You can't keep a good clown down
McDonald’s may buck the trend when the company reports earnings tomorrow if falling commodity prices have played a material role in boosting margins, like I suspect. (Read)
Shares are up 11.5% vs. the S&P 500, which is down -6.4% over the past 12 months.
And they say fast food isn’t good for ya??!! 😊
Steel may be a deal
Steel’s been on fire lately.

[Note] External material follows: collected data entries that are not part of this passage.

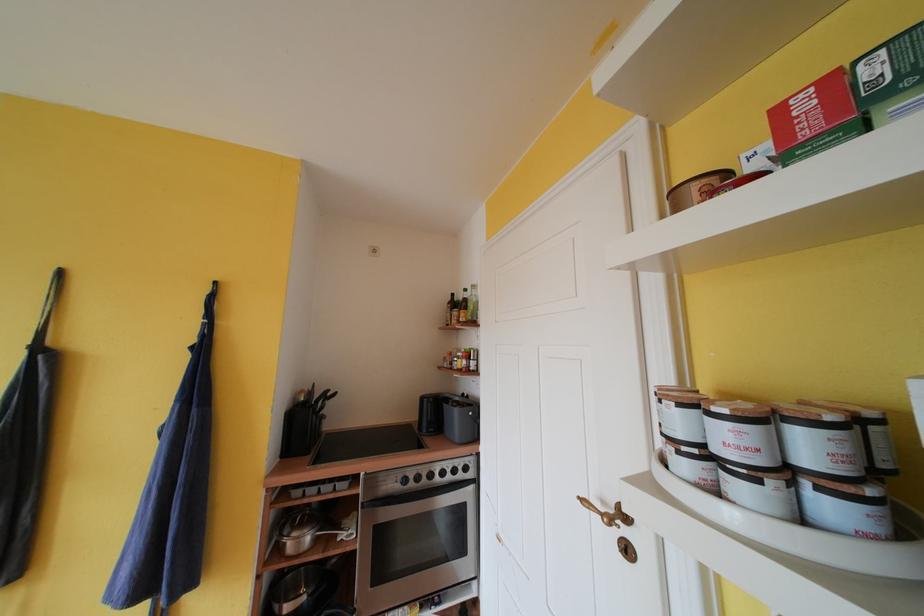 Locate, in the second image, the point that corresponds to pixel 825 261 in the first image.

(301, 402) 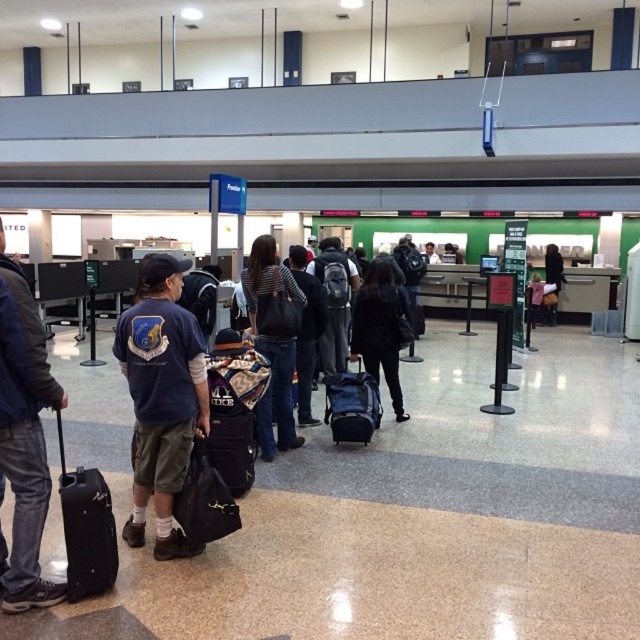 You are standing at the airport checkin area and see two points marked in the scene. The first point is at coordinate point(122, 362) and the second is at point(243, 472). Which point is closer to you?

Point(122, 362) is closer to you because it is in front of point(243, 472).

You are standing at the entrance of the airport checkin area. You see a point marked at coordinate (x=161, y=397). What is located at that point?

The point at coordinate (x=161, y=397) has the navy blue shirt at center located there.

In the scene shown: You are an airport staff member observing the checkin area. You need to determine if the navy blue shirt at center can see the black matte backpack at center over the heads of other passengers. Based on their relative heights, what do you think?

The navy blue shirt at center is much taller than the black matte backpack at center, so the navy blue shirt at center would likely be able to see over the heads of other passengers to spot the black matte backpack at center. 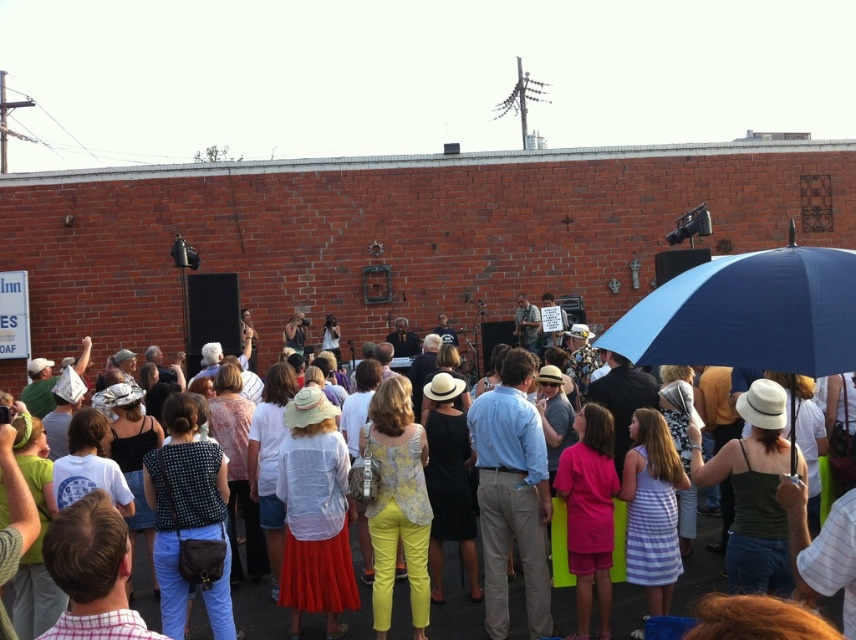 Is blue matte umbrella at upper right further to the viewer compared to matte white shirt at center?

No, it is in front of matte white shirt at center.

Looking at this image, who is positioned more to the left, blue matte umbrella at upper right or matte white shirt at center?

Positioned to the left is matte white shirt at center.

Between point (740, 337) and point (459, 598), which one is positioned in front?

Point (740, 337) is more forward.

I want to click on blue matte umbrella at upper right, so click(749, 314). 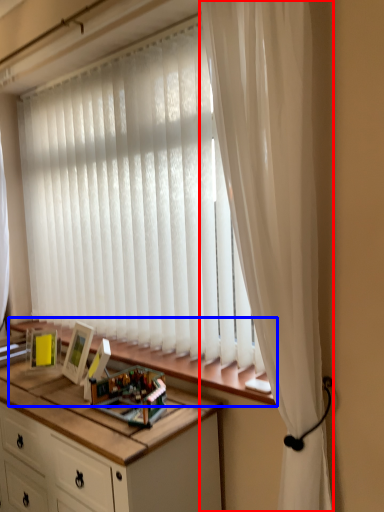 Question: Which point is further to the camera, curtain (highlighted by a red box) or window sill (highlighted by a blue box)?

Choices:
 (A) curtain
 (B) window sill

Answer: (B) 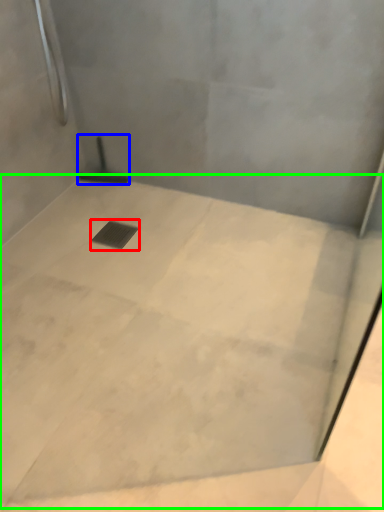 Question: Which is farther away from drain (highlighted by a red box)? shower (highlighted by a blue box) or concrete (highlighted by a green box)?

In fact, materials are the third-best-performing sector over the past three months, returning 13.43%. (Read)
It’s easy to understand why. China’s coming back online at a time when mills around the world are still shuttered following COVID and operating at limited capacity to cope with inflation/supply chain challenges.
Ways to play. The easiest is to buy an ETF like the Materials Select Sector SPDR Fund (XLB), but that’s a pretty broad brush. The VanEck Steel ETF (SLX) would be considerably more focused. My choice would be to go for the jugular and an individual name like United States Steel Corp. (X) if I were a betting man.
If...
Bottom Line
Every successful investor was once an unsuccessful investor. You CAN do this!
As always, let’s get out there and MAKE it a great day!